L’ancienne culture populaire n’y a pas échappé et l’on assiste aujourd’hui à un patchwork étonnant entre des célébrations patrimoniales et des événements festifs et culturels des plus exotiques et branchés ; les touristes du nouveau monde ont eux aussi une mentalité proche de celle du client-roi. Ce que j’appelle dans mon livre « l’étrange univers de cultureux » composé d’un mélange d’expression narcissique de bons sentiments, de spiritualités diffuses et de restes de gauchisme mal digérés… est particulièrement symptomatique de l’hégémonie culturelle de nouvelles couches sociales et du fossé qui s’est creusé avec les couches populaires.
C’est en fait un certain art de vivre populaire qui s’est érodé. Il était lié au mouvement ouvrier et au monde paysan dont nous conservons les images dans les mémoires comme une sorte d’horizon indépassable. À l’heure du changement et de la mondialisation, l’attachement à un passé idéalisé demeure présent, faute d’une vision positive de l’avenir.
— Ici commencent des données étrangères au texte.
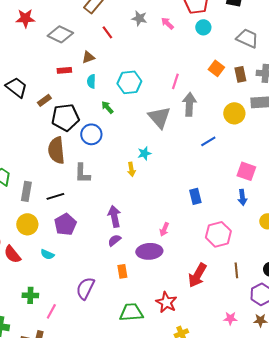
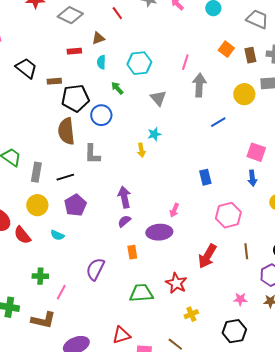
brown rectangle: (44, 100) -> (54, 81), turned 32
gray triangle: (159, 117) -> (158, 98), moved, size x0.7

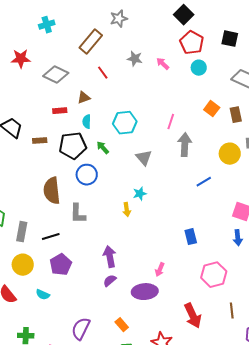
black pentagon: (75, 98) -> (73, 146), moved
orange rectangle: (132, 252) -> (122, 325), moved, turned -32
red arrow: (207, 256) -> (193, 316), turned -55

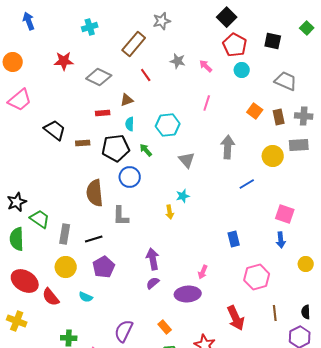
pink line: (171, 122) -> (207, 103), moved

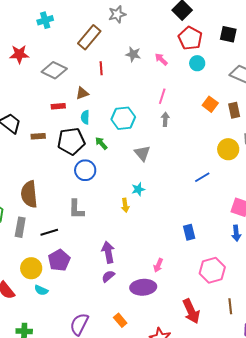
red line: (146, 75) -> (101, 68), turned 32
gray arrow: (228, 147) -> (165, 119), moved, size x0.6
brown semicircle: (95, 193) -> (29, 194), moved
yellow circle: (66, 267) -> (31, 268), moved

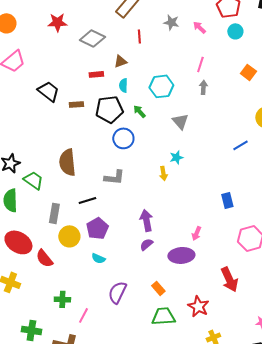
gray L-shape: (76, 209) -> (114, 177), turned -85
gray rectangle: (20, 227) -> (54, 213), moved
cyan semicircle: (41, 290) -> (98, 258), moved

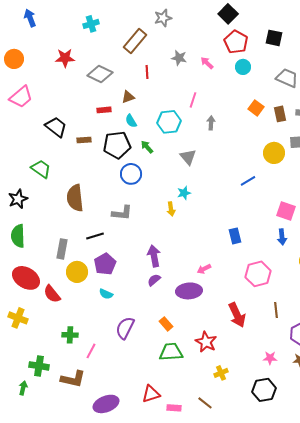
pink line: (200, 64) -> (193, 100), moved
cyan semicircle: (123, 85) -> (131, 121), turned -32
green trapezoid: (33, 180) -> (41, 169), moved
pink arrow: (196, 233) -> (204, 269), turned 40

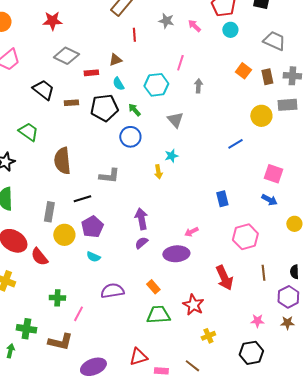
gray diamond: (100, 74) -> (66, 56), moved
blue circle: (131, 174) -> (130, 137), moved
blue arrow: (282, 237) -> (269, 200), turned -56
purple semicircle: (125, 328) -> (112, 291), turned 55

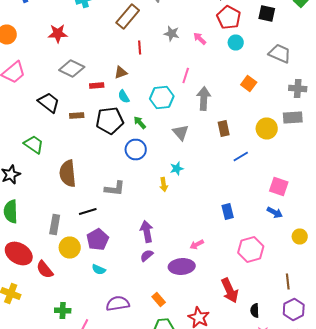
brown rectangle: (267, 77) -> (224, 128), moved
gray arrow: (198, 86) -> (204, 98), size x1.6
black semicircle: (294, 272) -> (255, 310), moved
brown line: (263, 273) -> (288, 282), moved

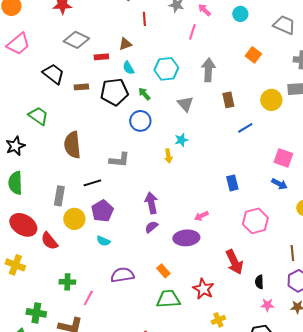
pink line: (186, 76) -> (192, 32), moved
Fuite en avant moderniste et retour nostalgique sur le passé s’alimentent l’une et l’autre dans une France qui a le plus grand mal à écrire une nouvelle page de son histoire. La « fin du village » est le microcosme et le miroir du mal-être français.
Nous vivons dans une société bavarde qui se paie de mots, pratique la langue caoutchouc de la communication et du management qui recouvre la réalité pour mieux la mettre à distance et la neutraliser. Dans ce livre, je me suis immergé dans la vie quotidienne des habitants, j’ai voulu montrer, au plus près des réalités, le fossé existant entre les mentalités et la culture propre à certaines couches sociales qui vivent dans l’entre-soi, diffusent de nouvelles conceptions de l’être humain et de la vie en société qui me paraissent problématiques. Mais il existe aussi des « réserves d’humanité » qui perdurent chez ceux qui se trouvent confrontés à l’épreuve du réel, vivent en dehors des modes et des nouveaux prêt-à-penser. Ce livre se présente comme un grand récit sociologique et historique qui veut renouer le fil entre les générations. L’histoire n’a pas dit son dernier mot.
Propos recueillis par Galaad Wilgos.
(1) Edgar Morin, « La Commune étudiante », Mai 68 : la Brèche. Premières réflexions sur les événements, Fayard, Paris, 1968, p. 26.
(2) Ibid.
(3) Paul Yonnet, « Rock, pop, punk. Masques et vertiges du peuple adolescent », Le Débat, n° 25, mai 1983, repris dans Jeux, modes et masses, Gallimard, Paris 1985.
(4) Friedrich Nietzsche, Le Nihilisme européen, Kimé, Paris, 1997, p. 43.
(5) Hannah Arendt, La crise de la culture, édition Gallimard, Folio essais, 1989, p. 249.
(6) Paul Ricœur, Identité narrative et communauté historique, Les Cahiers de Politique Autrement, octobre 1994.